--- Exercise details ---
In the records below, pick out all lines containing the word "bursztynowego".

[Transcribed page contents]

+-------+

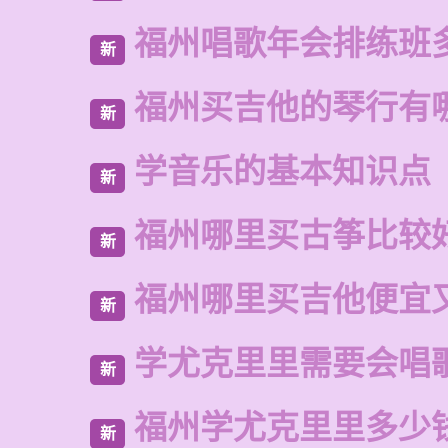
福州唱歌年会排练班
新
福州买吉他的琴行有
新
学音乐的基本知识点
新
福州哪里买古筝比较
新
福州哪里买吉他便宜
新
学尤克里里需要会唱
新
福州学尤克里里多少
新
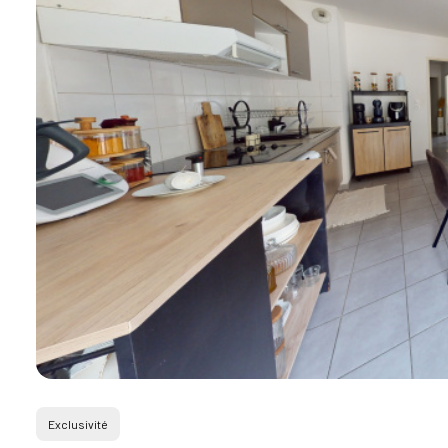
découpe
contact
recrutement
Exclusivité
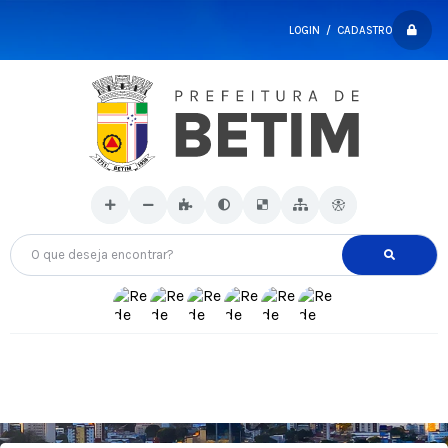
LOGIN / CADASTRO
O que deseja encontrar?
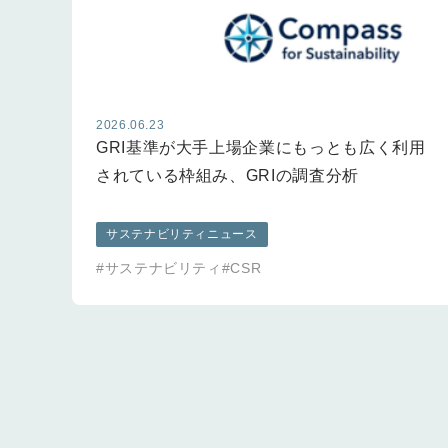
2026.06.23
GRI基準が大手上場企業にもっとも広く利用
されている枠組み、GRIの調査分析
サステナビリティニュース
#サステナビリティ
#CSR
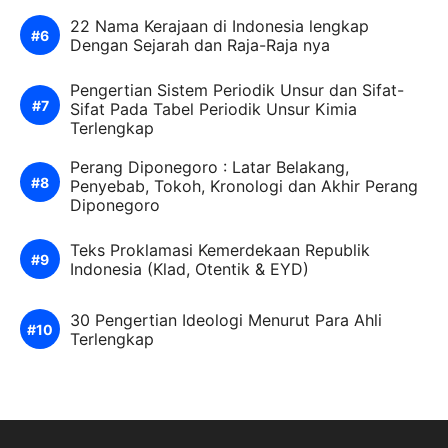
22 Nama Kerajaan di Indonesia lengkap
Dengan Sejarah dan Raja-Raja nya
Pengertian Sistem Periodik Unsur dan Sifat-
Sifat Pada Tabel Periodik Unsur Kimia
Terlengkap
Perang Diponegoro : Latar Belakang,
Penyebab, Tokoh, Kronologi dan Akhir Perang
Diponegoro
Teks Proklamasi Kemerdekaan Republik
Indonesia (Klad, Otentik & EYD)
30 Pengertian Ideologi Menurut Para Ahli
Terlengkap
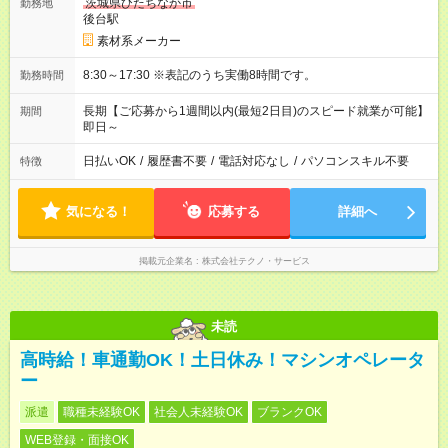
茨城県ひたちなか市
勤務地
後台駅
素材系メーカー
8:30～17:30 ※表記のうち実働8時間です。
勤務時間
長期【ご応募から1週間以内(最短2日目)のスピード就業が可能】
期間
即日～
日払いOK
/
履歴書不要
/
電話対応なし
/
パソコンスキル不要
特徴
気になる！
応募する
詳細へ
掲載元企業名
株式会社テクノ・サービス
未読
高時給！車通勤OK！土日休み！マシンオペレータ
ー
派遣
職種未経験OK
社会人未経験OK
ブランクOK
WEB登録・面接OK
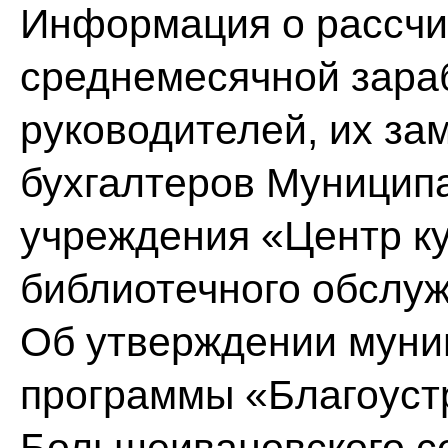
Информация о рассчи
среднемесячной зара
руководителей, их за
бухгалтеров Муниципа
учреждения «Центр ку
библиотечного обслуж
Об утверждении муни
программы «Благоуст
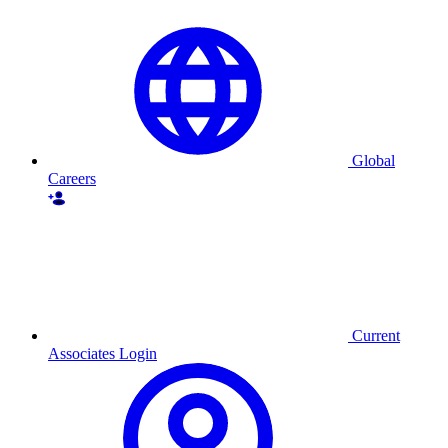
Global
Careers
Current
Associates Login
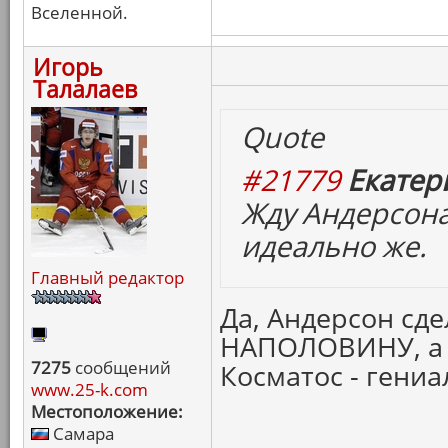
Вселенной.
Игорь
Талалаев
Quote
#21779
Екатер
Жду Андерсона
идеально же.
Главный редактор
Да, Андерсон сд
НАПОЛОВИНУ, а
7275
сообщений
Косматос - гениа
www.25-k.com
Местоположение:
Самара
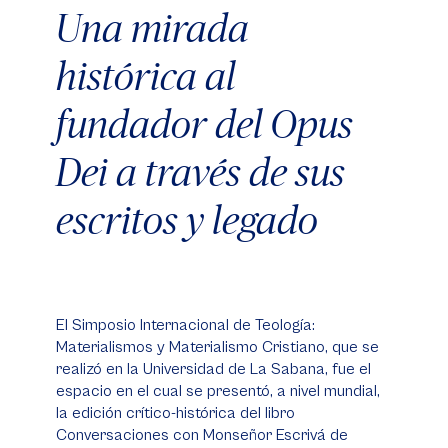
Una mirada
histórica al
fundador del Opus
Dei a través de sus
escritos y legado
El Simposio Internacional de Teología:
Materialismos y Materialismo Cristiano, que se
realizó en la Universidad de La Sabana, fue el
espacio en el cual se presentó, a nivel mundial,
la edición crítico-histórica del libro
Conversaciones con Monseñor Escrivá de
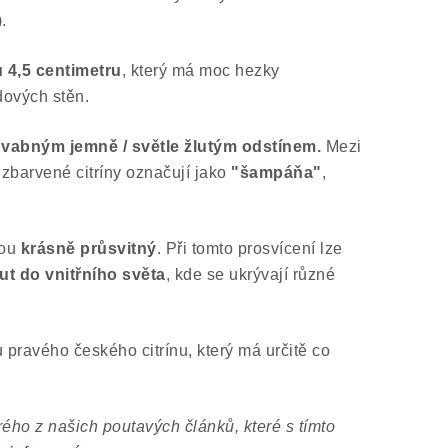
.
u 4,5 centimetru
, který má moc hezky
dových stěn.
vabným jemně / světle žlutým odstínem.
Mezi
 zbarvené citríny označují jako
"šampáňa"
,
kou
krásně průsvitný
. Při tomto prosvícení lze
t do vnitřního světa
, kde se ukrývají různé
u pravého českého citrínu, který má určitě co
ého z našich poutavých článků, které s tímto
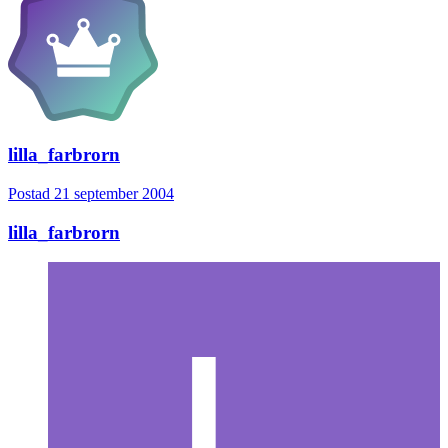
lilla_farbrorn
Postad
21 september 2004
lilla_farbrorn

+-------+

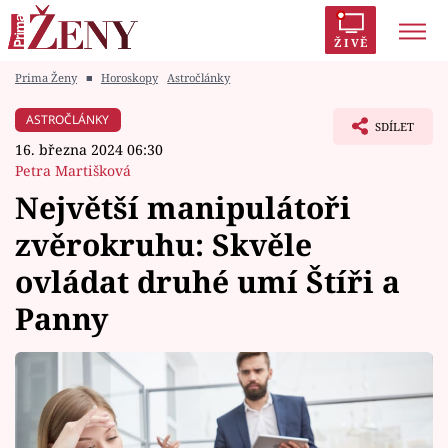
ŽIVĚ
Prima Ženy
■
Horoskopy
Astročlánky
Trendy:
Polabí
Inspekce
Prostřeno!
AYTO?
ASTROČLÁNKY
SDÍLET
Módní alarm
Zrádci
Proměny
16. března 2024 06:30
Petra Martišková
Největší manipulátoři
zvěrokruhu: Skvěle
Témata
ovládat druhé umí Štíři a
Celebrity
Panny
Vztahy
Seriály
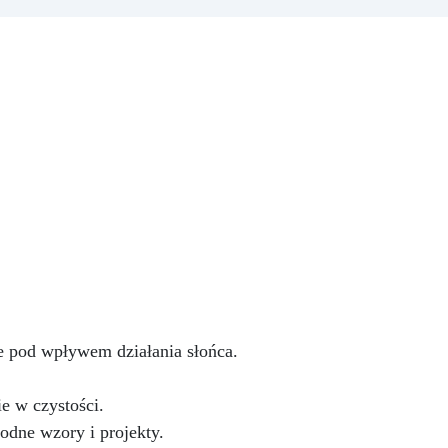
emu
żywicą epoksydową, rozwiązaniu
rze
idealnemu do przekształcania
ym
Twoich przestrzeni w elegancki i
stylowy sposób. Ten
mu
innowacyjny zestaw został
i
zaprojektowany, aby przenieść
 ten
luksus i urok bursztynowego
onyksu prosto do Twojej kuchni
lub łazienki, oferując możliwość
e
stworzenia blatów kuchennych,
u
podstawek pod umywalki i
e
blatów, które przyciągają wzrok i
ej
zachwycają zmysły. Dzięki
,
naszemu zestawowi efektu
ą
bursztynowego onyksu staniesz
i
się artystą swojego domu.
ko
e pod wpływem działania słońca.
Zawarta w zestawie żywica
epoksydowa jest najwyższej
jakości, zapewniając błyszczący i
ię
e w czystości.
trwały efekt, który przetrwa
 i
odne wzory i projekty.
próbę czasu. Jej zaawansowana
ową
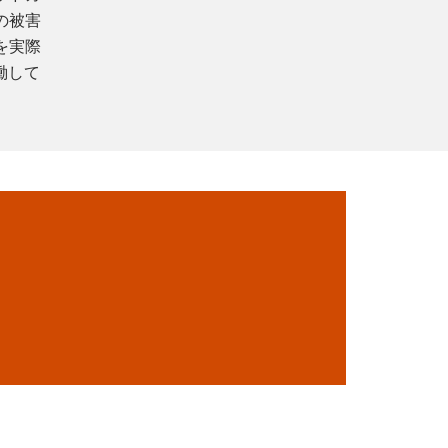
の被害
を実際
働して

+-------+

--- Result of this task ---
luksus i urok bursztynowego
bursztynowego onyksu staniesz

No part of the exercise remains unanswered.